Lo que nos hacía falta era un medio de alcanzar una victoria limpia, más o menos incruenta y sobre todo rápida para después retirarnos. Lo que sucediese después no pillaría, al menos, a los norteamericanos entre dos fuegos. Lo malo es que las cosas no resultaron así.

Y entonces, aquel día al que me refiero, sonó el teléfono. Fue Bulmerson, quien malhumorado, tomó el llamado.

—Tiendita de Adamson —dijo, dando el santo y seña del día. Sin expresión alguna Bulmerson escuchó y colgó el receptor sin decir una palabra. Un poco agitado se volvió entonces hacia nosotros y dijo—: Nuestro Muchacho quiere hablar con nosotros y tiene que ser dentro de treinta minutos, entre las 14.30 y las 14.35. Y es doble Z.

Era la clave usada por Nuestro Muchacho cuando el asunto era de máxima prioridad. La última vez que la había usado había sido durante la crisis de los misiles cubanos el año anterior y fue para decirnos que podíamos meternos con la seguridad de que ganaríamos, cosa muy conveniente. Pero es otra historia.

—No olvides el número telefónico —le dije. Por el rostro sudoroso de Bulmerson pasó una expresión de desprecio.

—¿Estás loco? Es tan sencillo que no hay manera de olvidarlo ni resulta divertido recordarlo. Hasta tú podrías recordarlo. Por lo menos, podrías recordarlo hoy. Hasta te diré cuál es y verás. Es 9…

Fue todo lo que dijo, porque luego hizo un ruido mitad jadeo, mitad quejido, se apretó el pecho y cayó hacia adelante. Quedó tendido allí en el suelo agitándose y sacudiéndose. Ya no era acidez de estómago. Era un trastorno coronario muy serio.

No podíamos hacer nada, salvo llamar a Emergencia. En honor del Pentágono debo decir que en cinco minutos nos hicieron llegar un equipo y los internos hicieron lo posible por reanimar a Bulmerson por un rato, luego lo colocaron en una camilla y se lo llevaron. Fue inútil. El pobre hombre murió en el hospital esa misma noche.

Una vez que se llevaron a Bulmerson permanecimos en la oficina, chocados, mudos. Cuando sucede algo semejante, es difícil recobrar la calma.

En ese momento Smith me codeó. Tenía un color pálido y cadavérico, y no era por lo que acababa de presenciar.

—Bulmerson no llegó a decirnos el número telefónico —dijo.

Era como para quedarse pensativos. En nuestra actividad, lo primero es lo primero.

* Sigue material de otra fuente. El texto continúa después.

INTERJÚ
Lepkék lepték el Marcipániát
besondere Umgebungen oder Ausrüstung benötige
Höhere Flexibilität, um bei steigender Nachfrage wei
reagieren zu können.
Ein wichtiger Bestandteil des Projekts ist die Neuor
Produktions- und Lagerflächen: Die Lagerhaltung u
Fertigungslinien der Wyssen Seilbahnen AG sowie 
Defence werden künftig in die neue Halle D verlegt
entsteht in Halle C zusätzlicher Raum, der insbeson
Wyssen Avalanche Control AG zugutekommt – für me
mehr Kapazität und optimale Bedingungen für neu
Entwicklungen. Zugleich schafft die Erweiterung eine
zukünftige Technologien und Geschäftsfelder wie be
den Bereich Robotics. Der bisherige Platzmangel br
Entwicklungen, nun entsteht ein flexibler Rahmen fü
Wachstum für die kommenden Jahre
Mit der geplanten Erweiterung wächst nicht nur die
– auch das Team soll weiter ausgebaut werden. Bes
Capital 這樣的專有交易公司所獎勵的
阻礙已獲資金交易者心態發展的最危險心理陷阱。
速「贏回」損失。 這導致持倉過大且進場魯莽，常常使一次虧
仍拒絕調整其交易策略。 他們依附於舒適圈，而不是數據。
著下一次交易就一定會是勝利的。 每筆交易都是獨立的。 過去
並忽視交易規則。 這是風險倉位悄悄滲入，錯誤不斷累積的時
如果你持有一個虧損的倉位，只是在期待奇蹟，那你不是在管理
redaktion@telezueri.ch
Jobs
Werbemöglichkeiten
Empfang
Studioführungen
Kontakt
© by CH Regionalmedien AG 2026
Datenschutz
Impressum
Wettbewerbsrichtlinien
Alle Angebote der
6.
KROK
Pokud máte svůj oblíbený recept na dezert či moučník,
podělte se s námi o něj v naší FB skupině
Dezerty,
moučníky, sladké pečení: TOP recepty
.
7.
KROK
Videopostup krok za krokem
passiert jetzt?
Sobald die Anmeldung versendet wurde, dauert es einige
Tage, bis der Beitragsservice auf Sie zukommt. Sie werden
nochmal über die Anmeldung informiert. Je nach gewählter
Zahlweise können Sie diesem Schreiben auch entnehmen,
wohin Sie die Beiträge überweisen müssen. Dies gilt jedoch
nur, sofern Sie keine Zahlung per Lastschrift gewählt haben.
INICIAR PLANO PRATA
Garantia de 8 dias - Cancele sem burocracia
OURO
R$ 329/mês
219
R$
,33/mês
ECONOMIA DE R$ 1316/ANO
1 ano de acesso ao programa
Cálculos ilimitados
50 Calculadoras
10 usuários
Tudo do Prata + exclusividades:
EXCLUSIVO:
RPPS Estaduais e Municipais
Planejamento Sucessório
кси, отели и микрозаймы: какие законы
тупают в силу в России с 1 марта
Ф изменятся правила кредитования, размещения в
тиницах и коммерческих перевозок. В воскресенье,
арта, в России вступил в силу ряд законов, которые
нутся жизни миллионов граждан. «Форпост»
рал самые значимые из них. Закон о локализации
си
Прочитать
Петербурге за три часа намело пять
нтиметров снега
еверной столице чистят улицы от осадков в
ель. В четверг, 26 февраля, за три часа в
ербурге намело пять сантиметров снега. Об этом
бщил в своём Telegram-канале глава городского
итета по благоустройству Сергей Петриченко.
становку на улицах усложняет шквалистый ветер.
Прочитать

Miré el reloj. Eran las 14.31 y nos quedaban cuatro minutos.

—No se preocupen —dije—. Nos reveló lo suficiente. Llamé y conseguí hablar con Nuestro Muchacho. Lo que tenía que decirnos era lo que esperábamos oír. Había una manera de acorralar a la República Popular China. Llevaría tiempo, pero si desempeñábamos correctamente nuestro papel, Vietnam del Norte no podría moverse y tendríamos una excusa perfecta para hablar de una victoria y salir de Vietnam del Sur.

Desenlace feliz… salvo que las cosas salieron mal. El 10 de noviembre asesinaron a Diem, el 22 de noviembre, asesinaron a John F. Kennedy y, cuando nuestro gobierno volvió a funcionar, había pasado la oportunidad y no había salida. Johnson debió elevar más y más el número de gente y finalmente… bien, ustedes conocen el fin.

Griswold comenzaba a cerrar los ojos, pero los tres lo acosamos a la vez.

—¿Cuál era el número telefónico y cómo lo descubriste? —preguntó Baranov.